3.0.3 -> 3.0.6 (missing changelog)

  • Changes to RSVP.denodeify: Behaviour for multiple success callback parameters has been improved and the denodefied function now inherits from the original node function.

3.0.2

  • [Spec compliance] Promise.all and Promise.race should reject, not throw on invalid input
  • Add RSVP.allSettled

3.0.1

  • Optimization: promises with noop resolvers now don't bother try to handle them.
  • [perf] skip costly resolver invocation if it is known not to be needed.
  • improve promise inspector interopt

3.0.0

  • align with the promise spec https://github.com/domenic/promises-unwrapping
  • idiomatic es6 usage
  • RSVP.all: now casts rather then resolves, and doesn't touch the "then"
  • RSVP.hash: now casts rather then resolves, and doesn't touch the "then"
  • MutationObserver: prefer text mutation, this fixes interop with MutationObserver polyfils
  • Removing asap unload listener.
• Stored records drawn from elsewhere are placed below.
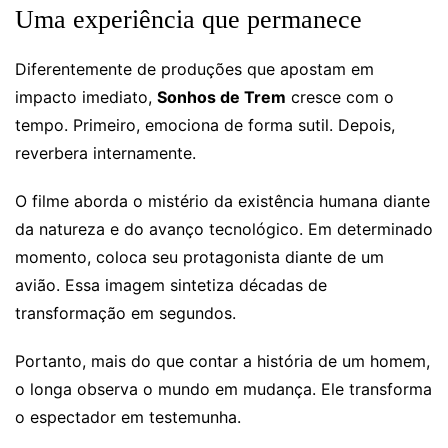
Uma experiência que permanece
Diferentemente de produções que apostam em
impacto imediato,
Sonhos de Trem
cresce com o
tempo. Primeiro, emociona de forma sutil. Depois,
reverbera internamente.
O filme aborda o mistério da existência humana diante
da natureza e do avanço tecnológico. Em determinado
momento, coloca seu protagonista diante de um
avião. Essa imagem sintetiza décadas de
transformação em segundos.
Portanto, mais do que contar a história de um homem,
o longa observa o mundo em mudança. Ele transforma
o espectador em testemunha.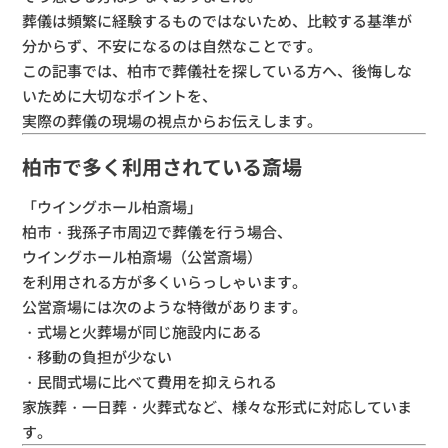
葬儀は頻繁に経験するものではないため、
比較する基準が
分からず、不安になるのは自然なことです。
この記事では、柏市で葬儀社を探している方へ、
後悔しな
いために大切なポイントを、
実際の葬儀の現場の視点からお伝えします。
柏市で多く利用されている斎場
「ウイングホール柏斎場」
柏市・我孫子市周辺で葬儀を行う場合、
ウイングホール柏斎場（公営斎場）
を利用される方が多くいらっしゃいます。
公営斎場には次のような特徴があります。
・式場と火葬場が同じ施設内にある
・移動の負担が少ない
・民間式場に比べて費用を抑えられる
家族葬・一日葬・火葬式など、様々な形式に対応していま
す。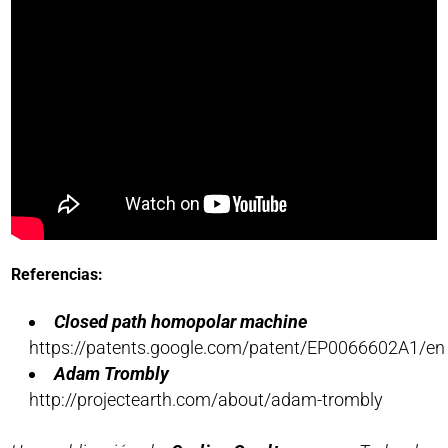
Referencias:
Closed path homopolar machine
https://patents.google.com/patent/EP0066602A1/en
Adam Trombly
http://projectearth.com/about/adam-trombly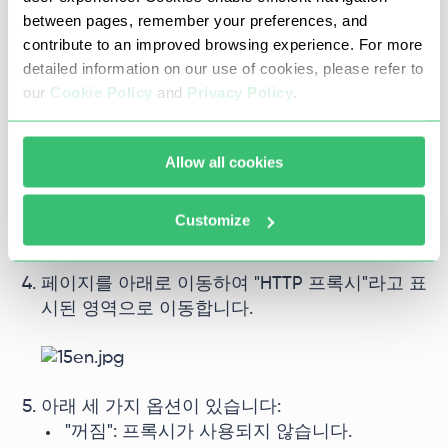
프록시 설정에 액세스하려면 Wi-Fi 연결 탭의 호
between pages, remember your preferences, and
스트 이름을 찾아 활성화하세요(활성화되어 있지
contribute to an improved browsing experience. For more
않은 경우 활성화하세요).
detailed information on our use of cookies, please refer to
our
Cookie Policy
and
Privacy Policy
.
무선 네트워크 이름 옆에 있는 아이콘(i)을 누릅니
Allow all cookies
다.
Customize
페이지를 아래로 이동하여 "HTTP 프록시"라고 표
시된 영역으로 이동합니다.
아래 세 가지 옵션이 있습니다:
"꺼짐": 프록시가 사용되지 않습니다.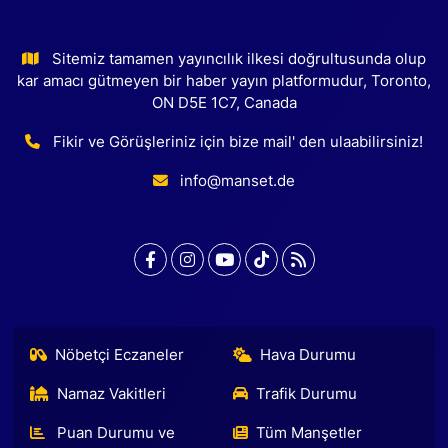
Sitemiz tamamen yayıncılık ilkesi doğrultusunda olup
kar amacı gütmeyen bir haber yayın platformudur, Toronto,
ON D5E 1C7, Canada
Fikir ve Görüşleriniz için bize mail' den ulaabilirsiniz!
info@manset.de
Nöbetçi Eczaneler
Hava Durumu
Namaz Vakitleri
Trafik Durumu
Puan Durumu ve
Tüm Manşetler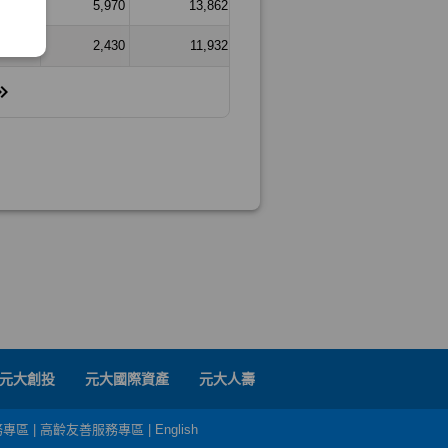
元大創投
元大國際資產
元大人壽
務專區
|
高齡友善服務專區
|
English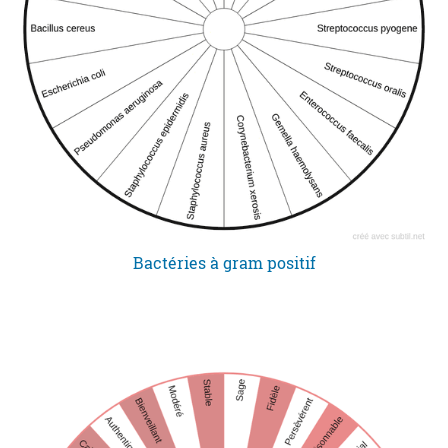
Bactéries à gram positif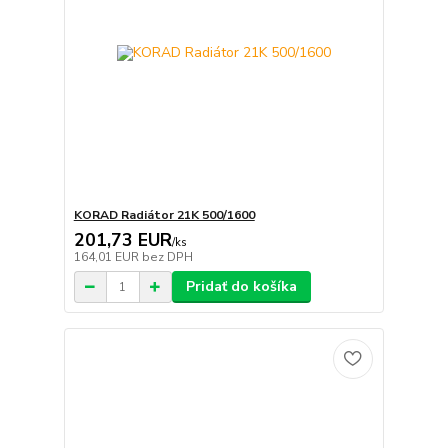
KORAD Radiátor 21K 500/1600
201,73 EUR
/
ks
164,01 EUR
bez DPH
Pridať do košíka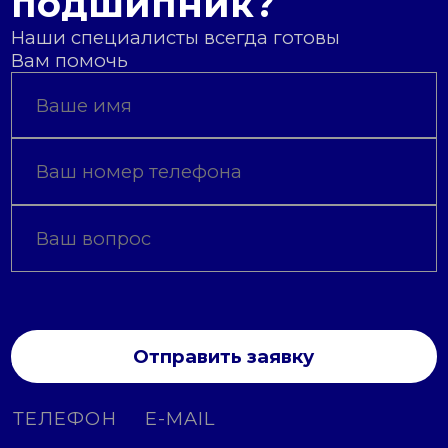
подшипник?
Наши специалисты всегда готовы
Вам помочь
Отправить заявку
ТЕЛЕФОН
E-MAIL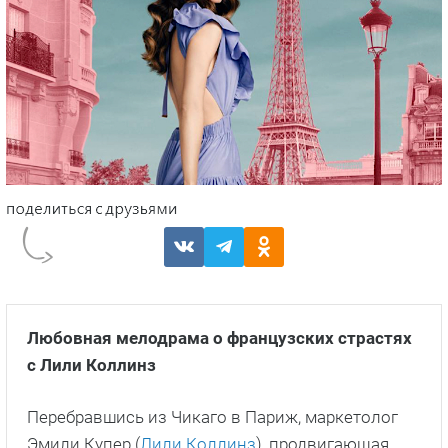
Любовная мелодрама о французских страстях
с Лили Коллинз
Перебравшись из Чикаго в Париж, маркетолог
Эмили Купер (
Лили Коллинз
), продвигающая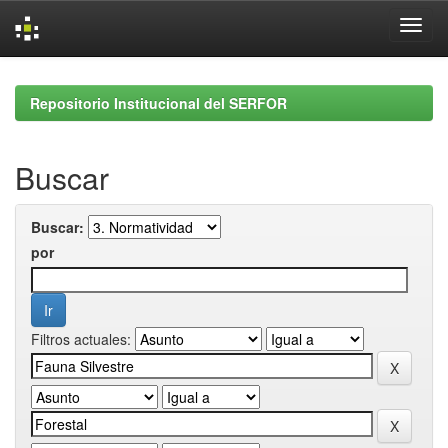
Skip
navigation
Repositorio Institucional del SERFOR
Buscar
Buscar:
por
Filtros actuales: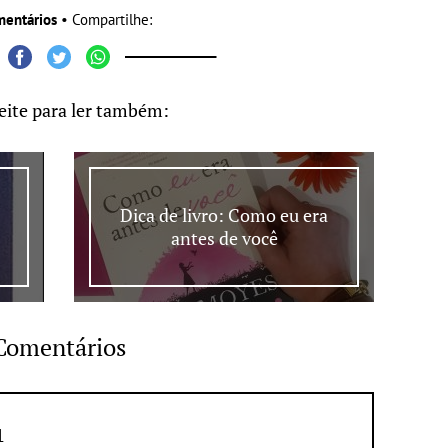
mentários
• Compartilhe:
eite para ler também:
Dica de livro: Como eu era
antes de você
Comentários
1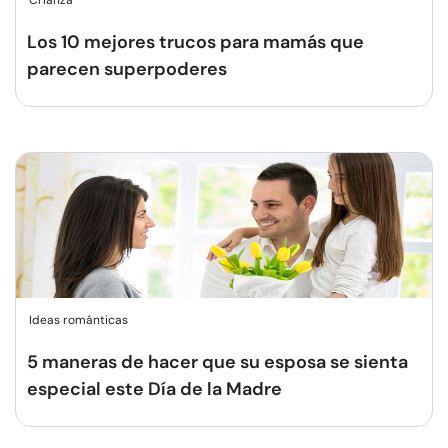
Crianza
Los 10 mejores trucos para mamás que
parecen superpoderes
Ideas románticas
5 maneras de hacer que su esposa se sienta
especial este Día de la Madre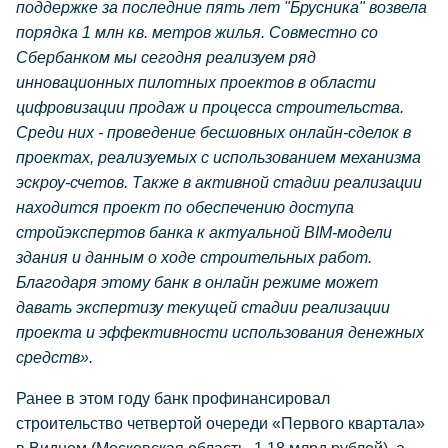
поддержке за последние пять лет "Брусника" возвела
порядка 1 млн кв. метров жилья. Совместно со
Сбербанком мы сегодня реализуем ряд
инновационных пилотных проектов в области
цифровизации продаж и процесса строительства.
Среди них - проведение бесшовных онлайн-сделок в
проектах, реализуемых с использованием механизма
эскроу-счетов. Также в активной стадии реализации
находится проект по обеспечению доступа
стройэкспертов банка к актуальной BIM-модели
здания и данным о ходе строительных работ.
Благодаря этому банк в онлайн режиме может
давать экспертизу текущей стадии реализации
проекта и эффективности использования денежных
средств».
Ранее в этом году банк профинансировал
строительство четвертой очереди «Первого квартала»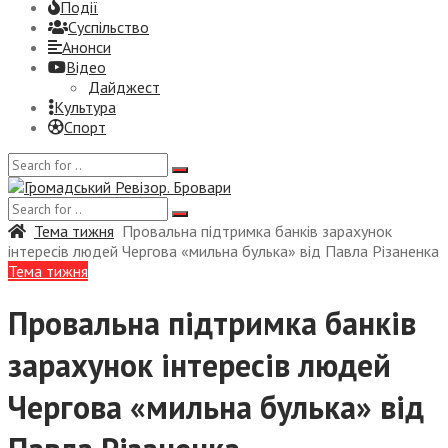
Події
Суспiльство
Анонси
Відео
Дайджест
Культура
Спорт
Тема тижня
Провальна підтримка банків зарахунок
інтересів людей Чергова «мильна булька» від Павла Різаненка
Тема тижня
Провальна підтримка банків
зарахунок інтересів людей
Чергова «мильна булька» від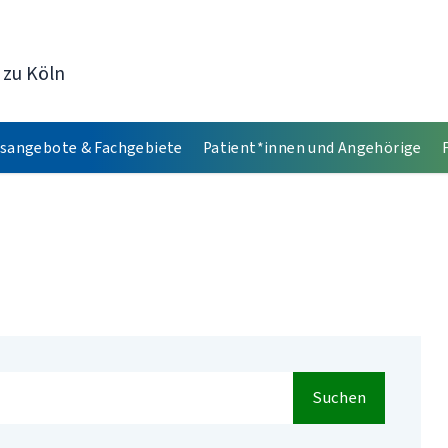
 zu Köln
sangebote & Fachgebiete
Patient*innen und Angehörige
Suchen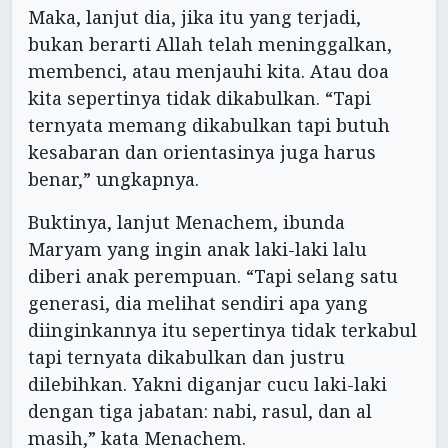
Maka, lanjut dia, jika itu yang terjadi,
bukan berarti Allah telah meninggalkan,
membenci, atau menjauhi kita. Atau doa
kita sepertinya tidak dikabulkan. “Tapi
ternyata memang dikabulkan tapi butuh
kesabaran dan orientasinya juga harus
benar,” ungkapnya.
Buktinya, lanjut Menachem, ibunda
Maryam yang ingin anak laki-laki lalu
diberi anak perempuan. “Tapi selang satu
generasi, dia melihat sendiri apa yang
diinginkannya itu sepertinya tidak terkabul
tapi ternyata dikabulkan dan justru
dilebihkan. Yakni diganjar cucu laki-laki
dengan tiga jabatan: nabi, rasul, dan al
masih,” kata Menachem.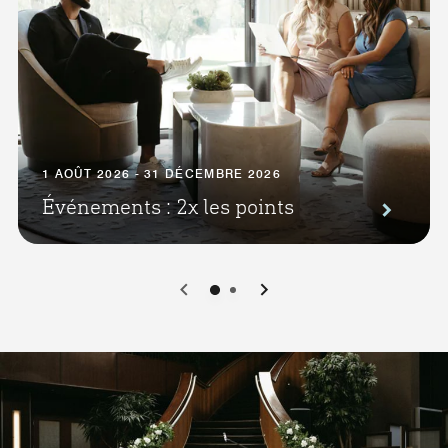
1 AOÛT 2026 - 31 DÉCEMBRE 2026
Événements : 2x les points
0
1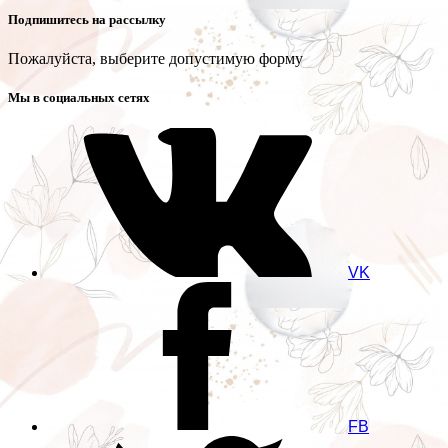
Подпишитесь на рассылку
Пожалуйста, выберите допустимую форму
Мы в социальных сетях
VK
FB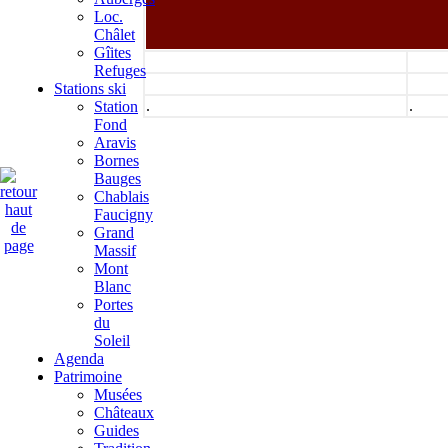
Loc.
Châlet
Gîites
Refuges
Stations ski
.
.
Station
Fond
Aravis
Bornes
Bauges
Chablais
Faucigny
Grand
Massif
Mont
Blanc
Portes
du
Soleil
Agenda
Patrimoine
Musées
Châteaux
Guides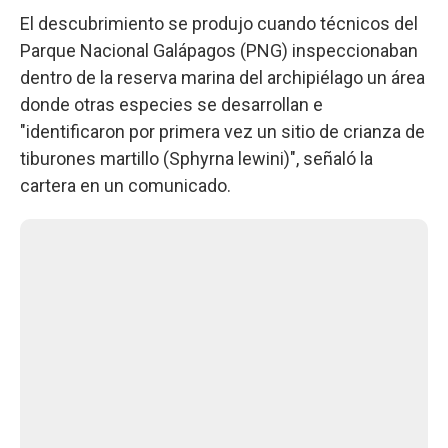
El descubrimiento se produjo cuando técnicos del
Parque Nacional Galápagos (PNG) inspeccionaban
dentro de la reserva marina del archipiélago un área
donde otras especies se desarrollan e
"identificaron por primera vez un sitio de crianza de
tiburones martillo (Sphyrna lewini)", señaló la
cartera en un comunicado.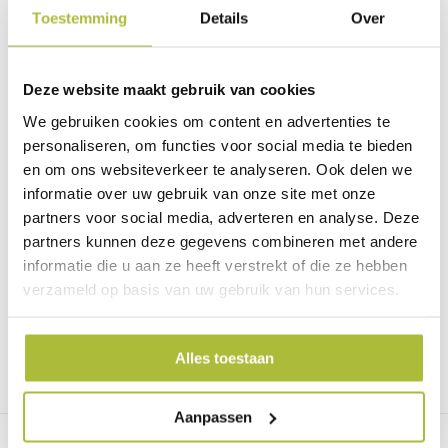
sommige gevallen beter kiezen voor een Hedera als
Toestemming
Details
Over
haagsoort.
Het plaatsen van de Kardinaalsmuts
Deze website maakt gebruik van cookies
De Euonymus kardinaalsmuts hagen zijn gemakkelijk zelf te
We gebruiken cookies om content en advertenties te
plaatsen. Met onze
handleiding
heb je binnen een mum van
personaliseren, om functies voor social media te bieden
tijd een natuurlijk afscheiding in je tuin. Je kunt de Euonymus
en om ons websiteverkeer te analyseren. Ook delen we
kardinaalsmuts hagen plaatsen met hardhouten of ijzeren
palen. Dit is smaak gerelateerd. Qua stevigheid maakt het
informatie over uw gebruik van onze site met onze
voor de hagen niets uit.
partners voor social media, adverteren en analyse. Deze
partners kunnen deze gegevens combineren met andere
Liever de Euonymus kardinaalsmuts haag tegen een muur
informatie die u aan ze heeft verstrekt of die ze hebben
plaatsen? Dan heb je geen palen nodig en kun je de hagen
verzameld op basis van uw gebruik van hun services.
bevestigen met muurbeugels. Daarnaast is het ook mogelijk
om de Euonymus kardinaalsmuts door onze hovenier te laten
plaatsen. Voor het berekenen van de kosten voor het
plaatsen van de hagen, vind je op onze website
Alles toestaan
een
speciale tool
die je kunt gebruiken hiervoor.
Aanpassen
Gratis verzending vanaf €2000 in NL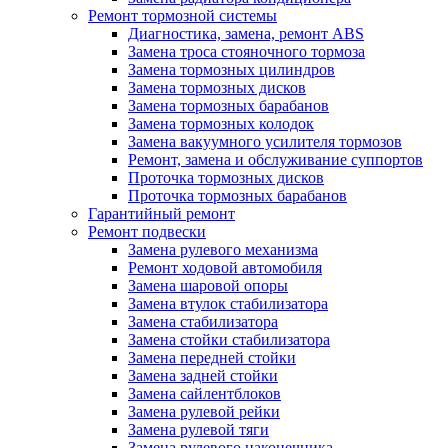
Ремонт тормозной системы
Диагностика, замена, ремонт ABS
Замена троса стояночного тормоза
Замена тормозных цилиндров
Замена тормозных дисков
Замена тормозных барабанов
Замена тормозных колодок
Замена вакуумного усилителя тормозов
Ремонт, замена и обслуживание суппортов
Проточка тормозных дисков
Проточка тормозных барабанов
Гарантийный ремонт
Ремонт подвески
Замена рулевого механизма
Ремонт ходовой автомобиля
Замена шаровой опоры
Замена втулок стабилизатора
Замена стабилизатора
Замена стойки стабилизатора
Замена передней стойки
Замена задней стойки
Замена сайлентблоков
Замена рулевой рейки
Замена рулевой тяги
Замена рулевого наконечника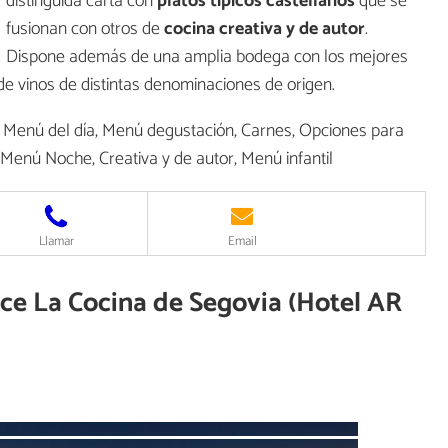
distinguida carta con
platos típicos castellanos
que se
fusionan con otros de
cocina creativa y de autor
.
Dispone además de una amplia bodega con los mejores
de vinos de distintas denominaciones de origen.
 Menú del día, Menú degustación, Carnes, Opciones para
 Menú Noche, Creativa y de autor, Menú infantil
Llamar
Email
ece La Cocina de Segovia (Hotel AR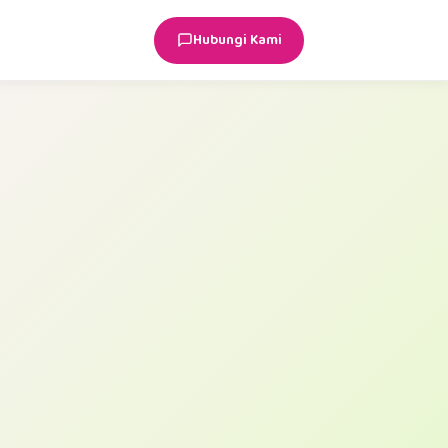
Hubungi Kami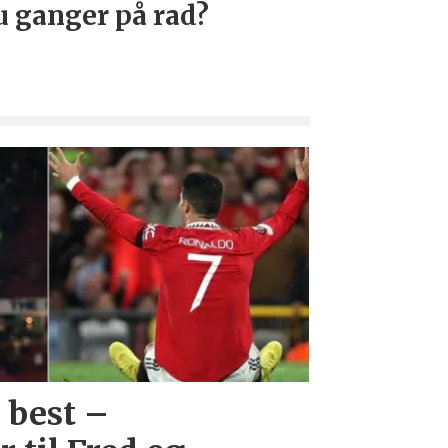
u ganger på rad?
 best –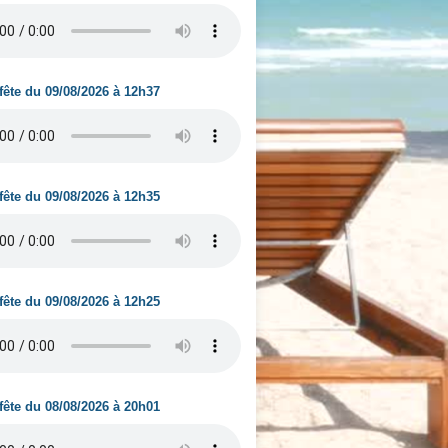
fête du 09/08/2026 à 12h37
fête du 09/08/2026 à 12h35
fête du 09/08/2026 à 12h25
fête du 08/08/2026 à 20h01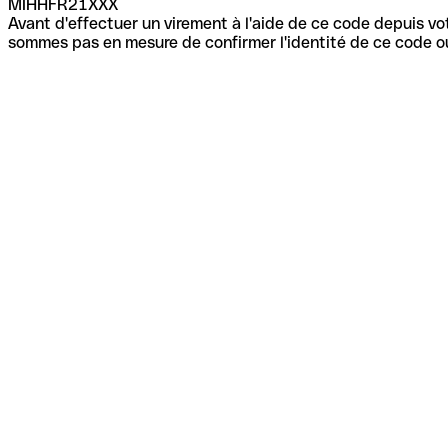
MIHHFR21XXX
Avant d'effectuer un virement à l'aide de ce code depuis vot
sommes pas en mesure de confirmer l'identité de ce code ou 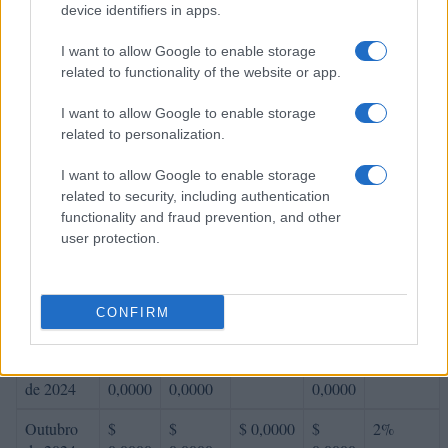
device identifiers in apps.
2024
0,0000
0,0000
0,0000
I want to allow Google to enable storage
Abril de
$
$
$ 0,0000
$
5%
related to functionality of the website or app.
2024
0,0000
0,0000
0,0000
I want to allow Google to enable storage
Maio de
$
$
$ 0,0000
$
-11%
related to personalization.
2024
0,0000
0,0000
0,0000
I want to allow Google to enable storage
Junho de
$
$
$ 0,0000
$
-10%
related to security, including authentication
2024
0,0000
0,0000
0,0000
functionality and fraud prevention, and other
user protection.
Julho de
$
$
$ 0,0000
$
-11%
2024
0,0000
0,0000
0,0000
Agosto de
$
$
$ 0,0000
$
10%
CONFIRM
2024
0,0000
0,0000
0,0000
Setembro
$
$
$ 0,0000
$
-6%
de 2024
0,0000
0,0000
0,0000
Outubro
$
$
$ 0,0000
$
2%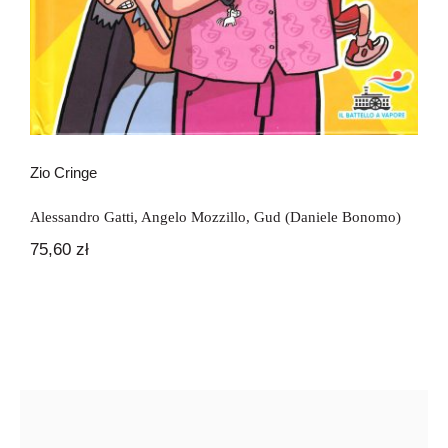
Zio Cringe
Alessandro Gatti
,
Angelo Mozzillo
,
Gud (Daniele Bonomo)
75,60
zł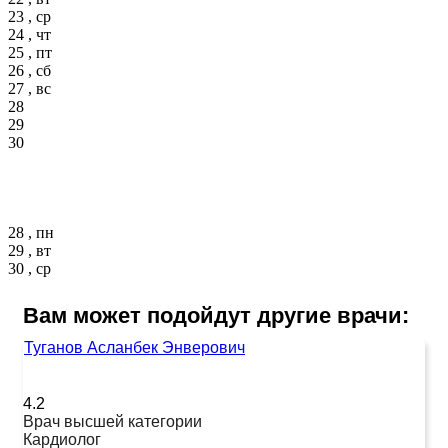
23 , ср
24 , чт
25 , пт
26 , сб
27 , вс
28
29
30
28 , пн
29 , вт
30 , ср
Вам может подойдут другие врачи:
Туганов Асланбек Энверович
4.2
Врач высшей категории
Кардиолог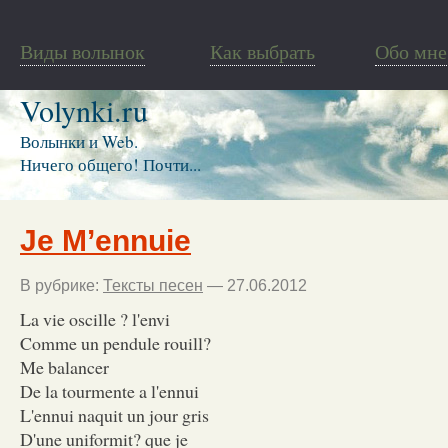
Виды волынок
Как выбрать
Обо мне
Volynki.ru
Волынки и Web.
Ничего общего! Почти...
Je M’ennuie
В рубрике:
Тексты песен
— 27.06.2012
La vie oscille ? l'envi
Comme un pendule rouill?
Me balancer
De la tourmente a l'ennui
L'ennui naquit un jour gris
D'une uniformit? que je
Allows back/forward page cache, chrome bug is old. Fixes #168
  • add grunt docs task
  • document: Promise.cast
  • document: Promise.resolve/Promise.reject
  • document: Promise.race
  • document: Promise.all
  • document: Promise.hash
  • document: RSVP.denodeify
  • document: RSVP.EventTarget
  • document: RSVP.rethrow
  • document: RSVP.defer
  • Document: RSVP.on('error'
  • Add Instrumentation hooks for tooling
  • Significant internal cleanup and performance improvements
  • require Promise constructor to be new'd (aligned with es6 spec)
  • Prefer tasks + config inline within project
  • Add Promise.finally
  • Add Promise.cast
  • Add Promise.resolve
  • Add Promise.reject
  • Add Promise.all
  • Add Promise.race
  • Add RSVP.map
  • Support promise inheritance
  • optimize onerror and reduce promise creation cost by 20x
  • promise/a+ 2.0.3 compliant
  • RSVP.async to schedule callbacks on internal queue
  • Optimization: only enforce a single nextTick for each queue flush.

2.0.4

  • Fix npm package

2.0.3

  • Fix useSetTimeout bug

2.0.2

  • Adding RSVP#rethrow
  • add pre-built AMD link to README
  • adding promise#fail

2.0.1

  • misc IE fixes, including IE array detection
  • upload passing builds to s3
  • async: use three args for addEventListener
  • satisfy both 1.0 and 1.1 specs
  • Run reduce tests only in node
  • RSVP.resolve now simply uses the internal resolution procedure
  • prevent multiple promise resolutions
  • simplify thenable handling
  • pre-allocate the deferred's shape
  • Moved from Rake-based builds to Grunt
  • Fix Promise subclassing bug
  • Add RSVP.configure('onerror')
  • Throw exception when RSVP.all is called without an array
  • refactor RSVP.all to just use a promise directly
  • Make RSVP.denodeify pass along thisArg
  • add RSVP.reject
  • Reject promise if resolver function throws an exception
  • add travis build-status
  • correctly test and fix self fulfillment
  • remove promise coercion.
  • Fix infinite recursion with deep self fulfilling promises
  • doc fixes

2.0.0

  • No changelog beyond this point. Here be dragons.